* [EXERCISE OBJECTIVE]
Write out the entries below exactly, but only from the line containing "ROILIOPOULOS" through the line containing "EMPRENDEDORES", and without the pictures.

* [EXTRACTED RECORDS]
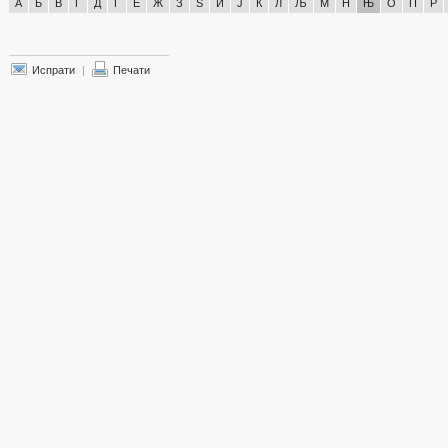
А
Б
В
Г
Д
Ѓ
Е
Ж
З
Ѕ
И
Ј
К
Л
Љ
М
Н
Њ
О
П
Р
Испрати
|
Печати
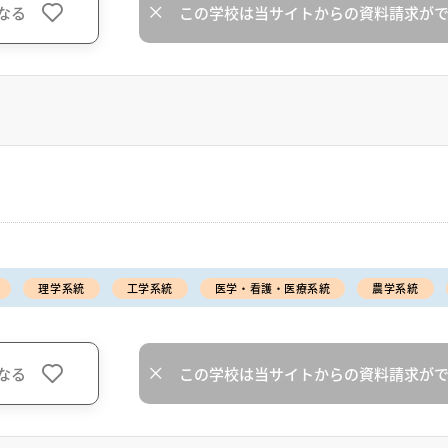
なる
この学校は当サイトからの資料請求が
理学系統
工学系統
医学・看護・医療系統
農学系統
なる
この学校は当サイトからの資料請求が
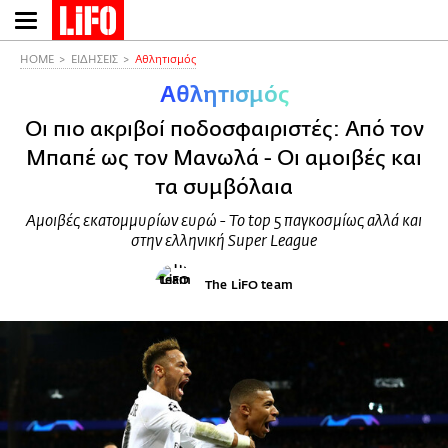
Παράκαμψη
προς
το
HOME
ΕΙΔΗΣΕΙΣ
Αθλητισμός
κυρίως
Αθλητισμός
περιεχόμενο
Οι πιο ακριβοί ποδοσφαιριστές: Από τον
Μπαπέ ως τον Μανωλά - Οι αμοιβές και
τα συμβόλαια
Αμοιβές εκατομμυρίων ευρώ - Το top 5 παγκοσμίως αλλά και
στην ελληνική Super League
The LiFO team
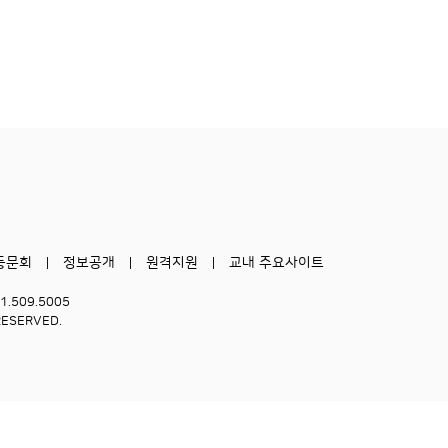
동문회
정보공개
원격지원
교내 주요사이트
51.509.5005
RESERVED.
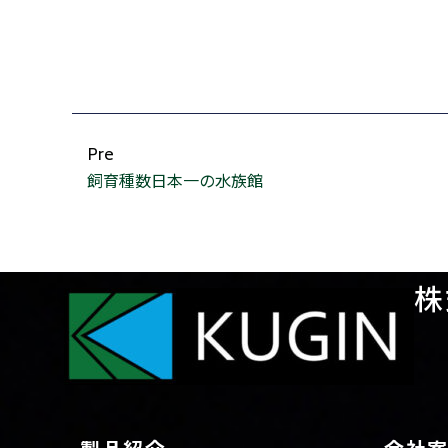
Pre
飼育種数日本一の水族館
株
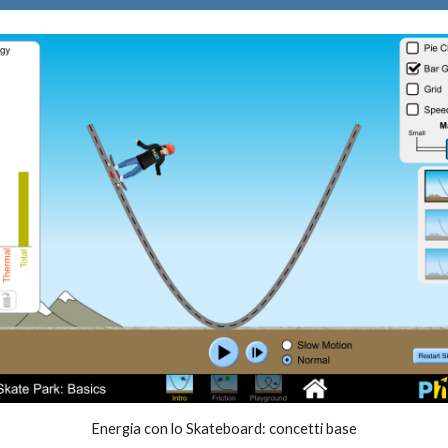
Energia con lo Skateboard: concetti base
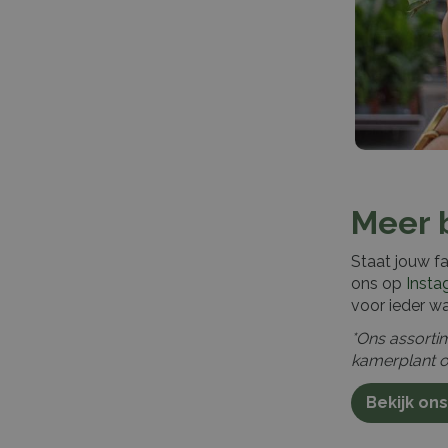
Meer 
Staat jouw f
ons op
Insta
voor ieder wa
*Ons assortim
kamerplant o
Bekijk ons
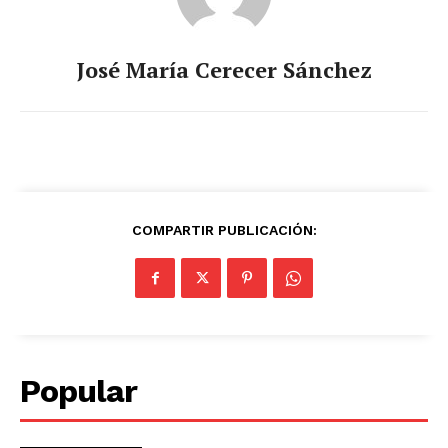
José María Cerecer Sánchez
COMPARTIR PUBLICACIÓN:
Popular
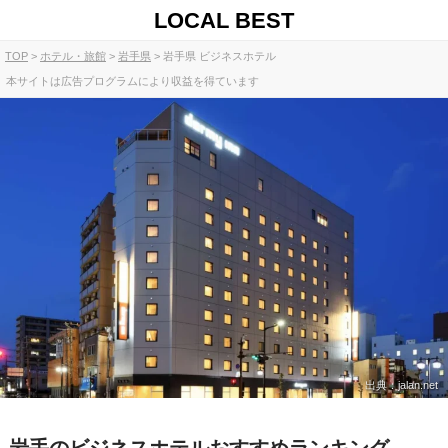
LOCAL BEST
TOP
ホテル・旅館
岩手県
岩手県 ビジネスホテル
本サイトは広告プログラムにより収益を得ています
出典：jalan.net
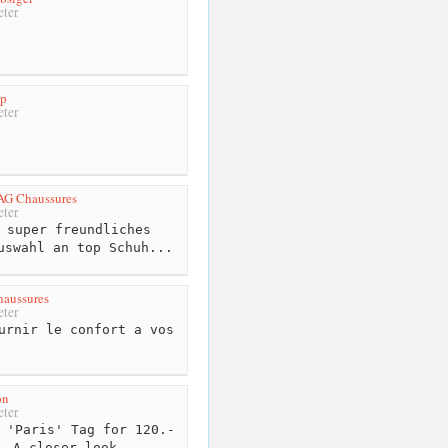
ter
op
ter
AG Chaussures
ter
 super freundliches
uswahl an top Schuh...
haussures
ter
urnir le confort a vos
s
on
ter
 'Paris' Tag for 120.-
. A closer look ...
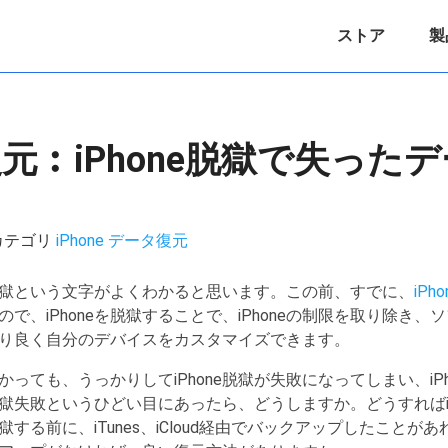
ストア
製
獄 復元︰iPhone脱獄で失っ
 / カテゴリ
iPhone データ復元
one脱獄という文字がよくわかると思います。この前、すでに、
iP
で、iPhoneを脱獄することで、iPhoneの制限を取り除き
り良く自分のデバイスをカスタマイズできます。
っても、うっかりしてiPhone脱獄が失敗になってしまい、iP
e脱獄失敗というひどい目にあったら、どうしますか。どうすればi
獄する前に、iTunes、iCloud経由でバックアップしたことがあ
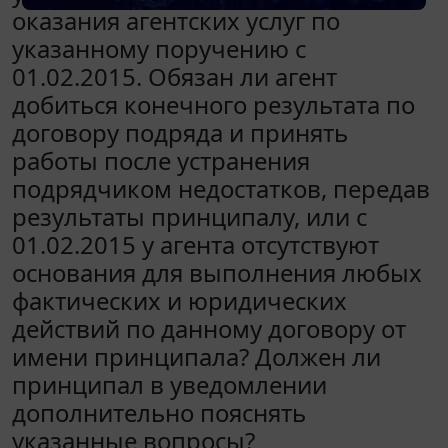
оказания агентских услуг по
указанному поручению с
01.02.2015. Обязан ли агент
добиться конечного результата по
договору подряда и принять
работы после устранения
подрядчиком недостатков, передав
результаты принципалу, или с
01.02.2015 у агента отсутствуют
основания для выполнения любых
фактических и юридических
действий по данному договору от
имени принципала? Должен ли
принципал в уведомлении
дополнительно пояснять
указанные вопросы?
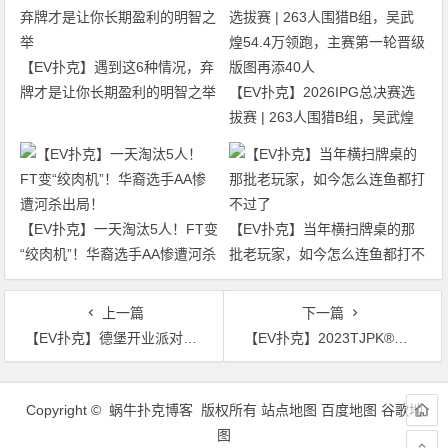
【EV扑克】遇到这6种情况，弃
牌才是让你长期盈利的明智之举
【EV扑克】2026IPG总决赛选
拔赛 | 263人围猎B组，吴武煌
54.4万领跑，主赛第一轮晋级版
图再添40人
【EV扑克】一天淘汰5人！FT变
【EV扑克】当年横扫牌桌的那
“绞肉机”！华裔选手AA惨遭河杀
批老玩家，如今怎么连鱼都打不
出局！
过了
上一篇
下一篇
【EV扑克】德堡开业派对赛共236人次参赛，试营业期间更多优惠活动以及新玩法等你来解锁！
【EV扑克】2023TJPK®首尔站 | 中国军团齐发力，主赛B组177人参赛，金手链得主Joseph Cheong成CL
文
章
Copyright © 蜗牛扑克博客 版权所有
站点地图
百度地图
谷歌地
导
图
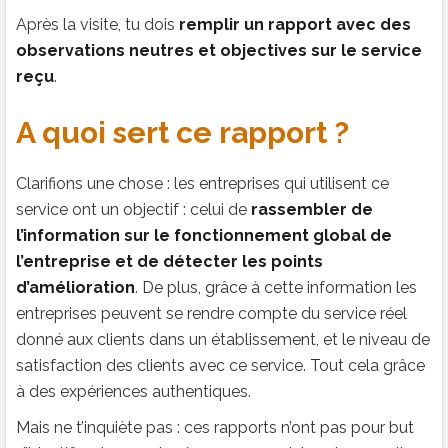
Après la visite, tu dois
remplir un rapport avec des
observations neutres et objectives sur le service
reçu
.
A quoi sert ce rapport ?
Clarifions une chose : les entreprises qui utilisent ce
service ont un objectif : celui de
rassembler de
l’information sur le fonctionnement global de
l’entreprise et de détecter les points
d’amélioration
. De plus, grâce à cette information les
entreprises peuvent se rendre compte du service réel
donné aux clients dans un établissement, et le niveau de
satisfaction des clients avec ce service. Tout cela grâce
à des expériences authentiques.
Mais ne t’inquiète pas : ces rapports n’ont pas pour but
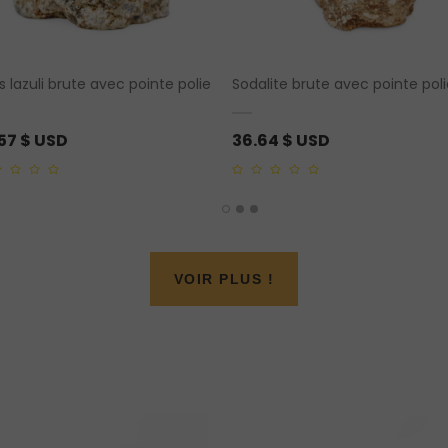
s lazuli brute avec pointe polie
Sodalite brute avec pointe pol
.57
$ USD
36.64
$ USD
0
out
of
5
VOIR PLUS !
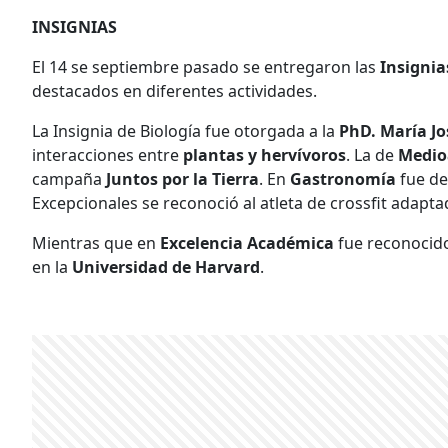
INSIGNIAS
El 14 se septiembre pasado se entregaron las
Insignia
destacados en diferentes actividades.
La Insignia de Biología fue otorgada a la
PhD. María Jo
interacciones entre
plantas y hervívoros
. La de
Medio
campaña
Juntos por la Tierra
. En
Gastronomía
fue de
Excepcionales se reconoció al atleta de crossfit adapt
Mientras que en
Excelencia Académica
fue reconoci
en la
Universidad de Harvard
.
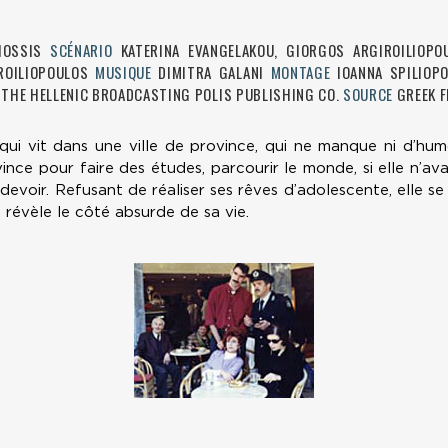
IOSSIS
SCÉNARIO
KATERINA EVANGELAKOU, GIORGOS ARGIROILIOPO
ROILIOPOULOS
MUSIQUE
DIMITRA GALANI
MONTAGE
IOANNA SPILIO
, THE HELLENIC BROADCASTING POLIS PUBLISHING CO.
SOURCE
GREEK F
 qui vit dans une ville de province, qui ne manque ni d’humou
vince pour faire des études, parcourir le monde, si elle n’a
 devoir. Refusant de réaliser ses rêves d’adolescente, elle s
i révèle le côté absurde de sa vie.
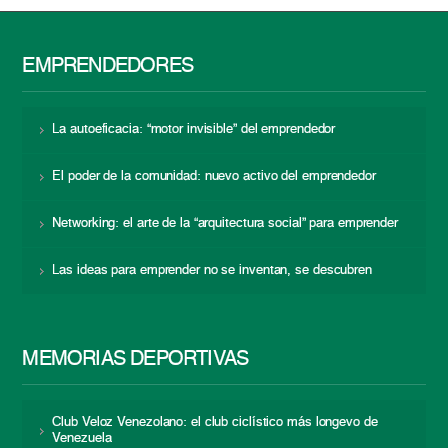
EMPRENDEDORES
La autoeficacia: “motor invisible” del emprendedor
El poder de la comunidad: nuevo activo del emprendedor
Networking: el arte de la “arquitectura social” para emprender
Las ideas para emprender no se inventan, se descubren
MEMORIAS DEPORTIVAS
Club Veloz Venezolano: el club ciclístico más longevo de
Venezuela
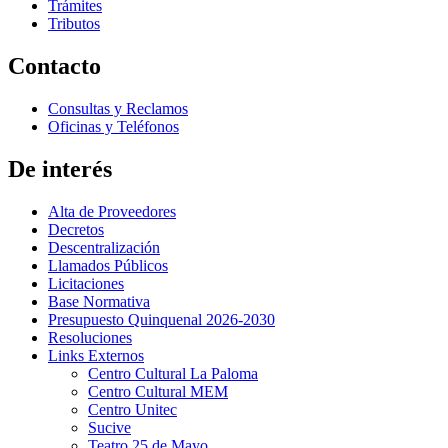
Trámites
Tributos
Contacto
Consultas y Reclamos
Oficinas y Teléfonos
De interés
Alta de Proveedores
Decretos
Descentralización
Llamados Públicos
Licitaciones
Base Normativa
Presupuesto Quinquenal 2026-2030
Resoluciones
Links Externos
Centro Cultural La Paloma
Centro Cultural MEM
Centro Unitec
Sucive
Teatro 25 de Mayo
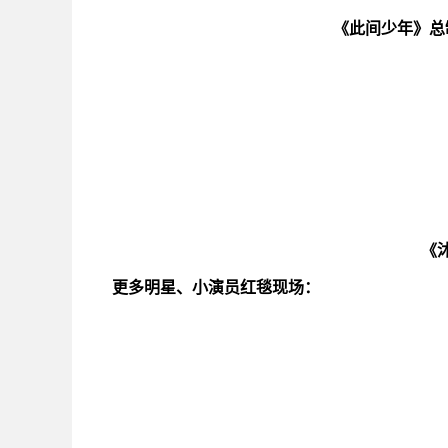
《此间少年》总
《
更多明星、小演员红毯现场：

* [RESPONSE FOR THIS EXERCISE]
ROILIOPOULOS
MUSIQUE
DIMITRA GALANI
MONTAGE
IOANNA SPILIO
, THE HELLENIC BROADCASTING POLIS PUBLISHING CO.
SOURCE
GREEK F
 qui vit dans une ville de province, qui ne manque ni d’humou
vince pour faire des études, parcourir le monde, si elle n’a
 devoir. Refusant de réaliser ses rêves d’adolescente, elle s
i révèle le côté absurde de sa vie.
EMPRENDEDORES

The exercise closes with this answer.